### What is needed
Every line of the records below from the line with "Описание (98, 1078)" up to and including the line with "182 (430, 2509)" must be reproduced exactly, and no line outside that range.
*** Extracted material ***
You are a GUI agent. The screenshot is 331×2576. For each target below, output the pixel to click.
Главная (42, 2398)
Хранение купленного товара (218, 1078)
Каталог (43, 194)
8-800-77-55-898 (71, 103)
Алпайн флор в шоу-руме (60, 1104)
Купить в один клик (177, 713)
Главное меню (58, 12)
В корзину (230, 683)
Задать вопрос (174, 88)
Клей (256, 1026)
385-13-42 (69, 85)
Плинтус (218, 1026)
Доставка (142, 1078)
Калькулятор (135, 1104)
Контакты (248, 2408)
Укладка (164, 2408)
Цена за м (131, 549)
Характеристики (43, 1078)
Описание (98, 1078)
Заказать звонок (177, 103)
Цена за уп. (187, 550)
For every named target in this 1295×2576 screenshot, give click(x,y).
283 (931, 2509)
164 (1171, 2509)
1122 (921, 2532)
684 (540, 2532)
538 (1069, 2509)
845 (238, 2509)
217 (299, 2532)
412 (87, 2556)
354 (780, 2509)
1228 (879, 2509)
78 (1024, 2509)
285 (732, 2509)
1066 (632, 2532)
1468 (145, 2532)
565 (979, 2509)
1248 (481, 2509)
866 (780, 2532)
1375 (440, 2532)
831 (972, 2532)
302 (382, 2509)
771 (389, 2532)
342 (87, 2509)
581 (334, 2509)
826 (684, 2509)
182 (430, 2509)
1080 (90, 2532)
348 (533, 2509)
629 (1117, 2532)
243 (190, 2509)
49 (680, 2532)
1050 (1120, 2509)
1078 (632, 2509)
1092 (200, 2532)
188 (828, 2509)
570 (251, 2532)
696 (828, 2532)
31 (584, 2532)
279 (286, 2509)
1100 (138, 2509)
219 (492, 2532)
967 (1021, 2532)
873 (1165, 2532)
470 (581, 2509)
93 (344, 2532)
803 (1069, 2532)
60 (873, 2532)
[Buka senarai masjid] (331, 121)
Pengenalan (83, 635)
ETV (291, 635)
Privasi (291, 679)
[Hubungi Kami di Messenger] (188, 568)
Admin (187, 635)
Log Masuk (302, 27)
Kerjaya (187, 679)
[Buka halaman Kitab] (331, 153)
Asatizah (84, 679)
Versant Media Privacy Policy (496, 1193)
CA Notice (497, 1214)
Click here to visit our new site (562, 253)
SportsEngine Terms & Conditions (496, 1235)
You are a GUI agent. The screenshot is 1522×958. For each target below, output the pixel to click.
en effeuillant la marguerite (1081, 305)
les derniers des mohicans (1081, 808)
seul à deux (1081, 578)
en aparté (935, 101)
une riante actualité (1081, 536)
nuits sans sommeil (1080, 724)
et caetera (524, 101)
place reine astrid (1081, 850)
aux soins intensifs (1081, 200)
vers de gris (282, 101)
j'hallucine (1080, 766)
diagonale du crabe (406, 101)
*** End of Extracted material ***
### Exercise output
Описание (98, 1078)
Заказать звонок (177, 103)
Цена за уп. (187, 550)
For every named target in this 1295×2576 screenshot, give click(x,y).
283 (931, 2509)
164 (1171, 2509)
1122 (921, 2532)
684 (540, 2532)
538 (1069, 2509)
845 (238, 2509)
217 (299, 2532)
412 (87, 2556)
354 (780, 2509)
1228 (879, 2509)
78 (1024, 2509)
285 (732, 2509)
1066 (632, 2532)
1468 (145, 2532)
565 (979, 2509)
1248 (481, 2509)
866 (780, 2532)
1375 (440, 2532)
831 (972, 2532)
302 (382, 2509)
771 (389, 2532)
342 (87, 2509)
581 (334, 2509)
826 (684, 2509)
182 (430, 2509)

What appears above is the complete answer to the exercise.